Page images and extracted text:
== Segment start ==

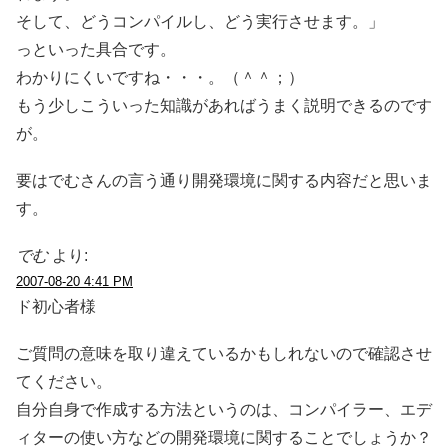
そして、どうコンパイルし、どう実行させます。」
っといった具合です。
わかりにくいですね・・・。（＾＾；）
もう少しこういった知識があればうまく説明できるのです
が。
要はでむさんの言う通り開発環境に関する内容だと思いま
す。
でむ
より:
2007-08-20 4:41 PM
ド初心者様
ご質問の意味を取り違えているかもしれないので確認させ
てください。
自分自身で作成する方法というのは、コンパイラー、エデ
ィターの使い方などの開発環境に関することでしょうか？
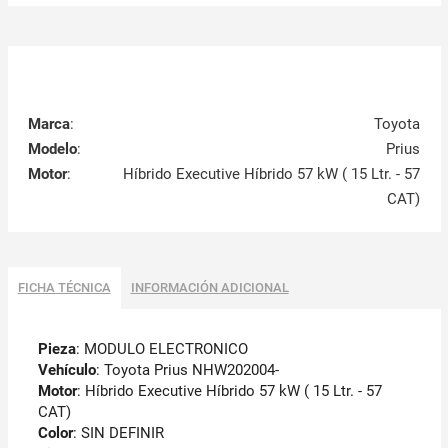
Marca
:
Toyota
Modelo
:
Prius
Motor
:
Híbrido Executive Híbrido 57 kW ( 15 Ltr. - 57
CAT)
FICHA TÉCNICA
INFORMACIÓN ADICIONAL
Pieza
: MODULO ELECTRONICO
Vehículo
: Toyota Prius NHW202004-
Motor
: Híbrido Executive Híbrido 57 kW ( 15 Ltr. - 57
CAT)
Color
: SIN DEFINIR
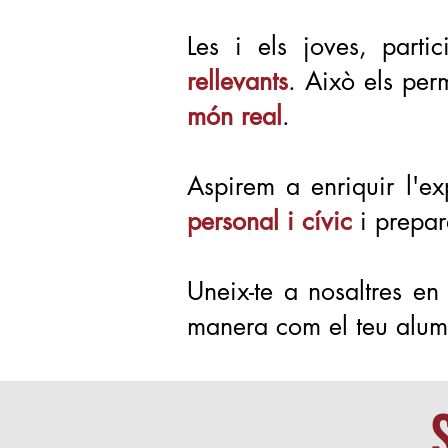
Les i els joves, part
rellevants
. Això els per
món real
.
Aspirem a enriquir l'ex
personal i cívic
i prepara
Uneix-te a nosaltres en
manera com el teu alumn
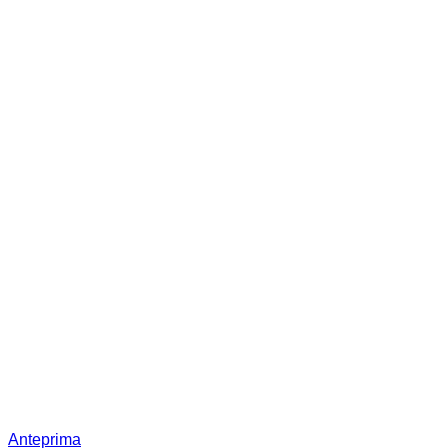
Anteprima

== Segment end ==
== Segment start ==

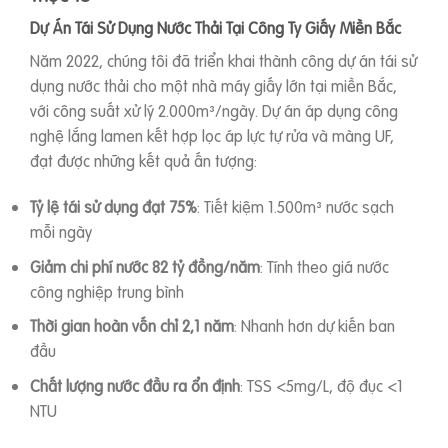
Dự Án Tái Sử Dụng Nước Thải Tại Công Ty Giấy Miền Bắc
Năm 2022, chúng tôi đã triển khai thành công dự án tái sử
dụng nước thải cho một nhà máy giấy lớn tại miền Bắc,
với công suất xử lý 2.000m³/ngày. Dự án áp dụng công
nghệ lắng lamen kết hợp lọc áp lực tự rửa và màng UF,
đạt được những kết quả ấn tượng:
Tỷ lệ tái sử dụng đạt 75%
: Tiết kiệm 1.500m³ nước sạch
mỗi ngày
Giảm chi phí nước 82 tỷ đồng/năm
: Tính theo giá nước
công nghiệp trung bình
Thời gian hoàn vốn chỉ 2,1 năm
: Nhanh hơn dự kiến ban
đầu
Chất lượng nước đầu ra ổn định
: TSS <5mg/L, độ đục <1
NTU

== Segment end ==

DIRECTIONS:
Check each line of the entries above for the string "Executive", and return those that contain it.

SOLUTION:
Híbrido Executive Híbrido 57 kW ( 15 Ltr. - 57
: Híbrido Executive Híbrido 57 kW ( 15 Ltr. - 57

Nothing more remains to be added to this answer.